3. Prevent the Imminent Final Solution of the Christians of the Near East

The SUA reiterates the aforementioned points two and three regarding Syria, which are also stressed in the “Agreed Principles and Guide-lines for a Syrian-led transition” of 30 June 2012, which states that “Effective steps [have to be taken in order] to ensure that vulnerable groups are protected and immediate action is taken to address humanitarian issues in areas of need.”2
The SUA urges the international community to break the screaming silence and stop the conspicuous indifference regarding the ongoing destruction of ancient indigenous civilizations in the Middle East. A policy of indifference when in fact ethnic and religious cleansing are taking place in front of the world community flies in the face of the highest principles of humanity. It leads to a decline of moral standards, a lack of trust and the loss of credibility of certain countries.
The “Arab Spring” and the call for democracy do not take into account the needs and the security of the Christians.
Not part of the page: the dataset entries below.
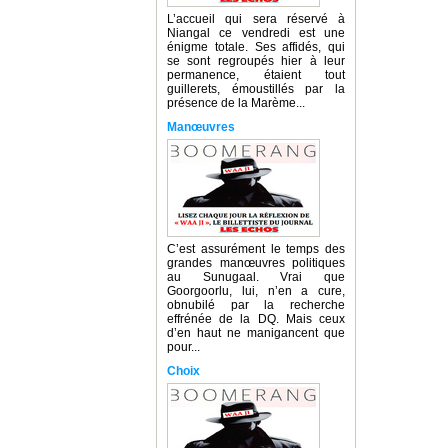
L’accueil qui sera réservé à
Niangal ce vendredi est une
énigme totale. Ses affidés, qui
se sont regroupés hier à leur
permanence, étaient tout
guillerets, émoustillés par la
présence de la Marème...
Manœuvres
C’est assurément le temps des
grandes manœuvres politiques
au Sunugaal. Vrai que
Goorgoorlu, lui, n’en a cure,
obnubilé par la recherche
effrénée de la DQ. Mais ceux
d’en haut ne manigancent que
pour...
Choix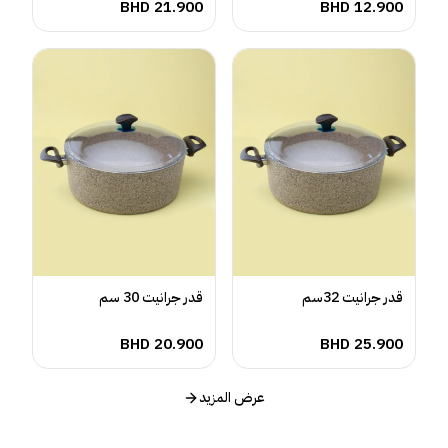
BHD
21.900
BHD
12.900
قدر جرانيت 32سم
قدر جرانيت 30 سم
BHD
20.900
BHD
25.900
عرض المزيد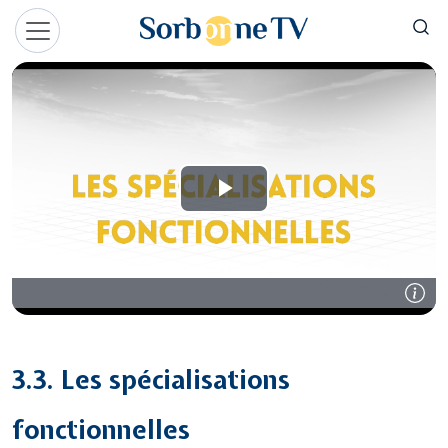
Aller au contenu principal
Panneau de gestion des cookies
3.3. Les spécialisations
fonctionnelles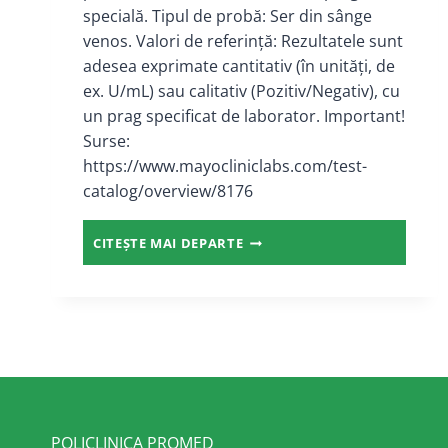
specială. Tipul de probă: Ser din sânge
venos. Valori de referință: Rezultatele sunt
adesea exprimate cantitativ (în unități, de
ex. U/mL) sau calitativ (Pozitiv/Negativ), cu
un prag specificat de laborator. Important!
Surse:
https://www.mayocliniclabs.com/test-
catalog/overview/8176
ANTICORPI
CITEȘTE MAI DEPARTE
ANTI-
MITOCONDRII
(AMA)
M2
IGG
–
TIPAJ
POLICLINICA PROMED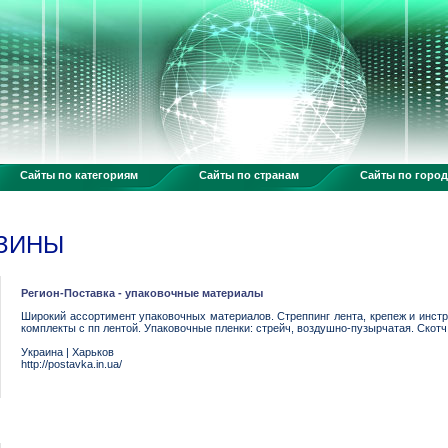
Сайты по категориям
Сайты по странам
Сайты по горо
АЗИНЫ
Регион-Поставка - упаковочные материалы
Широкий ассортимент упаковочных материалов. Стреппинг лента, крепеж и инстр
комплекты с пп лентой. Упаковочные пленки: стрейч, воздушно-пузырчатая. Скотч
Украина
|
Харьков
http://postavka.in.ua/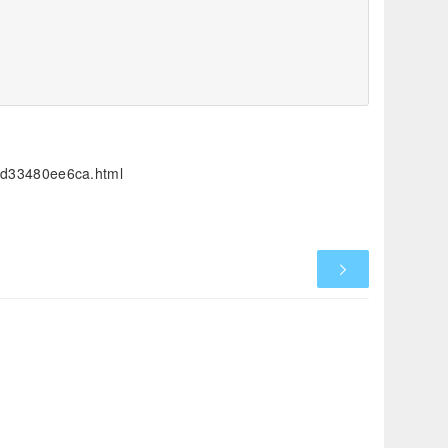
3d33480ee6ca.html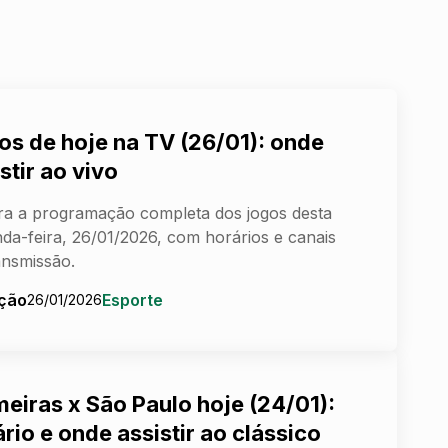
os de hoje na TV (26/01): onde
stir ao vivo
ra a programação completa dos jogos desta
da-feira, 26/01/2026, com horários e canais
ansmissão.
ção
Esporte
26/01/2026
meiras x São Paulo hoje (24/01):
rio e onde assistir ao clássico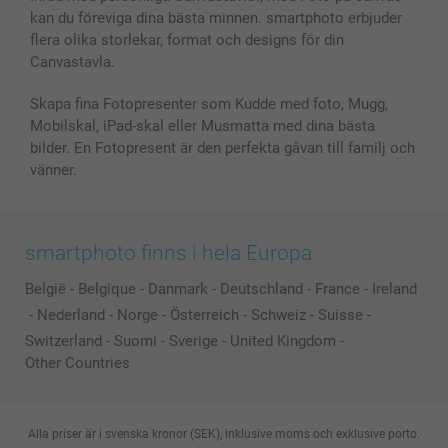
kan du föreviga dina bästa minnen. smartphoto erbjuder
Presentkort
flera olika storlekar, format och designs för din
Alla fotoprodukter
Canvastavla.
Skapa fina Fotopresenter som Kudde med foto, Mugg,
Mobilskal, iPad-skal eller Musmatta med dina bästa
bilder. En Fotopresent är den perfekta gåvan till familj och
vänner.
smartphoto finns i hela Europa
België
-
Belgique
-
Danmark
-
Deutschland
-
France
-
Ireland
-
Nederland
-
Norge
-
Österreich
-
Schweiz
-
Suisse
-
Switzerland
-
Suomi
-
Sverige
-
United Kingdom
-
Other Countries
Alla priser är i svenska kronor (SEK), inklusive moms och exklusive porto.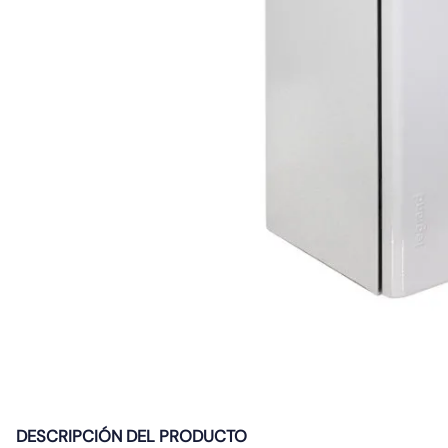
10
.
gu10
DESCRIPCIÓN DEL PRODUCTO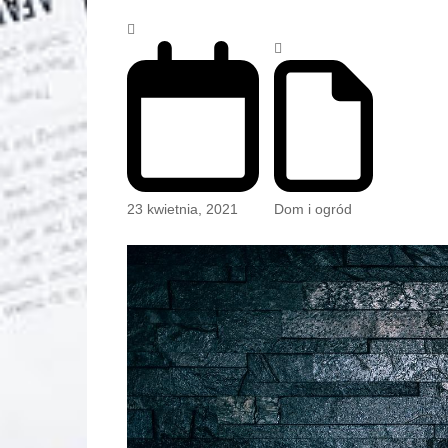
23 kwietnia, 2021
Dom i ogród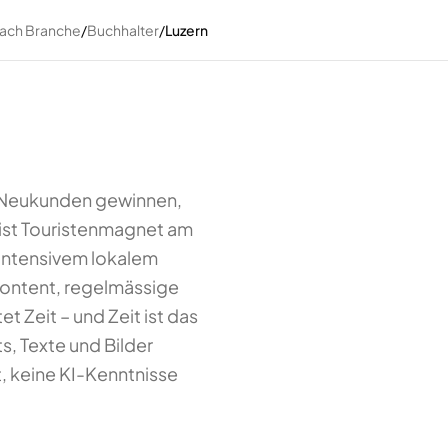
nach Branche
/
Buchhalter
/
Luzern
U-Neukunden gewinnen,
ist Touristenmagnet am
 intensivem lokalem
 Content, regelmässige
Zeit – und Zeit ist das
s, Texte und Bilder
, keine KI-Kenntnisse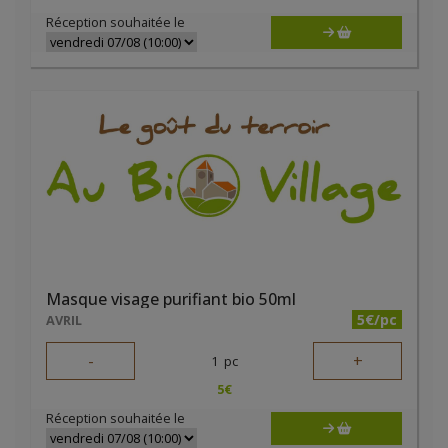
Réception souhaitée le
Masque visage purifiant bio 50ml
5€/pc
AVRIL
-
+
1
pc
5
€
Réception souhaitée le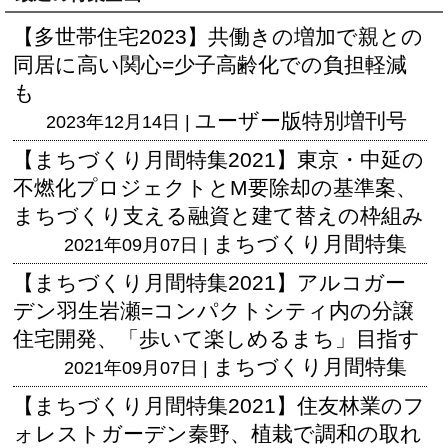
【多世帯住宅2023】共働きの増加で親との
同居に高い関心=少子高齢化での負担軽減
も
ユーザー版
特別増刊号
2023年12月14日 |
【まちづくり月間特集2021】東京・中延の
不燃化プロジェクトとM要除却の基準案、
まちづくり支える融資と建て替えの枠組み
まちづくり月間特集
2021年09月07日 |
【まちづくり月間特集2021】アルコガー
デン羽生岩瀬=コンパクトシティ内の分譲
住宅開発、「歩いて楽しめるまち」目指す
まちづくり月間特集
2021年09月07日 |
【まちづくり月間特集2021】住友林業のフ
ォレストガーデン秦野、植栽で調和の取れ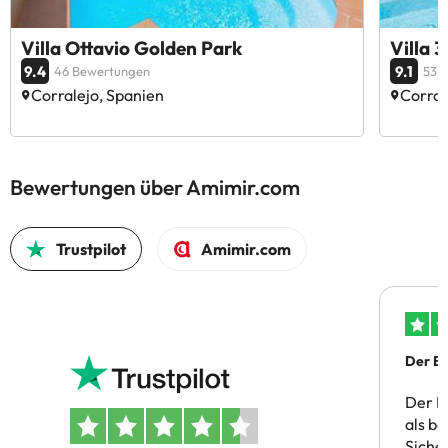
Villa Ottavio Golden Park
Villa 
9.4
9.1
46 Bewertungen
53 
Corralejo, Spanien
Corral
Bewertungen über Amimir.com
Trustpilot
Amimir.com
Der Bu
Der B
als b
Siche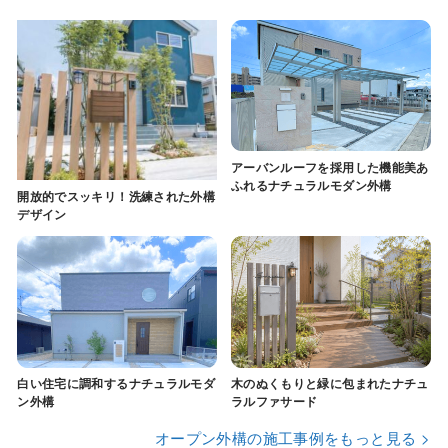
アーバンルーフを採用した機能美あ
ふれるナチュラルモダン外構
開放的でスッキリ！洗練された外構
デザイン
白い住宅に調和するナチュラルモダ
木のぬくもりと緑に包まれたナチュ
ン外構
ラルファサード
オープン外構の施工事例をもっと見る >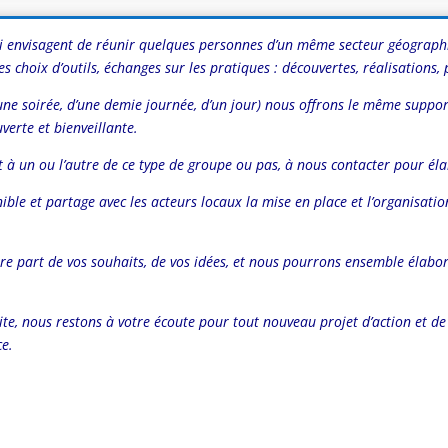
ui envisagent de réunir quelques personnes d’un même secteur géographi
choix d’outils, échanges sur les pratiques : découvertes, réalisations,
’une soirée, d’une demie journée, d’un jour) nous offrons le même suppor
erte et bienveillante.
 à un ou l’autre de ce type de groupe ou pas, à nous contacter pour élab
onible et partage avec les acteurs locaux la mise en place et l’organisati
aire part de vos souhaits, de vos idées, et nous pourrons ensemble élab
ite, nous restons à votre écoute pour tout nouveau projet d’action et de
ce.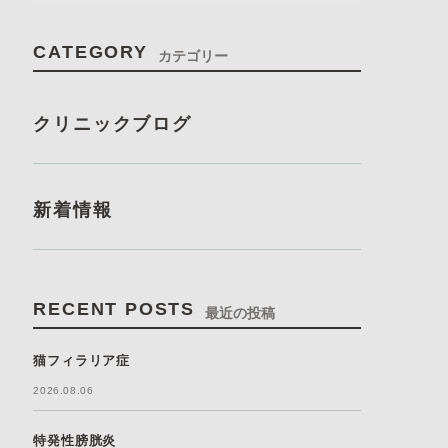
CATEGORY
カテゴリー
クリニックブログ
新着情報
RECENT POSTS
最近の投稿
猫フィラリア症
2026.08.06
特発性膀胱炎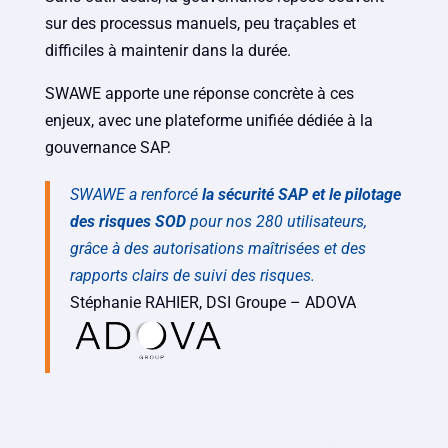
sur des processus manuels, peu traçables et
difficiles à maintenir dans la durée.
SWAWE apporte une réponse concrète à ces
enjeux, avec une plateforme unifiée dédiée à la
gouvernance SAP.
SWAWE a renforcé
la sécurité SAP et le pilotage
des risques SOD
pour nos 280 utilisateurs,
grâce à des autorisations maîtrisées et des
rapports clairs de suivi des risques.
Stéphanie RAHIER, DSI Groupe – ADOVA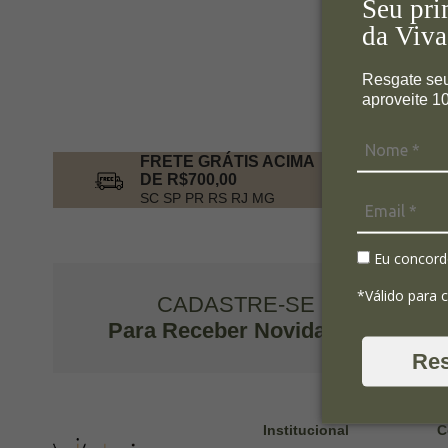
Seu pri
da Viva
Resgate se
aproveite 
FRETE GRÁTIS ACIMA
DE R$700,00
SC SP PR RS RJ MG
Eu concord
*Válido para 
CADASTRE-SE
Para Receber Novidades
Re
Institucional
C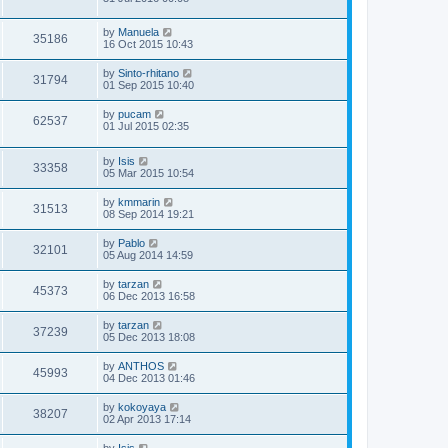
by
Manuela
35186
16 Oct 2015 10:43
by
Sinto-rhitano
31794
01 Sep 2015 10:40
by
pucam
62537
01 Jul 2015 02:35
by
Isis
33358
05 Mar 2015 10:54
by
kmmarin
31513
08 Sep 2014 19:21
by
Pablo
32101
05 Aug 2014 14:59
by
tarzan
45373
06 Dec 2013 16:58
by
tarzan
37239
05 Dec 2013 18:08
by
ANTHOS
45993
04 Dec 2013 01:46
by
kokoyaya
38207
02 Apr 2013 17:14
by
Isis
As in the beginning of the twentieth century, the native Christians of the Middle East feel abandoned by contemporary superpowers. If the United Nations supports democratic change in the Arab world, it should invest especially in saving the weakest communities in certain countries. To fight for democracy entails a special demand for the security and freedoms of minorities.
To our regret, we have not seen the International community fulfilling this goal in Iraq. If Syria turns into a second Iraq, it would be a huge shame for all parties that allege to promote democracy but instead wreak death and destruction by sponsoring violence rather than peace and human rights.

 

 


 

1. The SUA has changed its name into “World Council of Arameans (Syriacs)” and will soon submit a request to the ECOSOC for an update of the UN Database.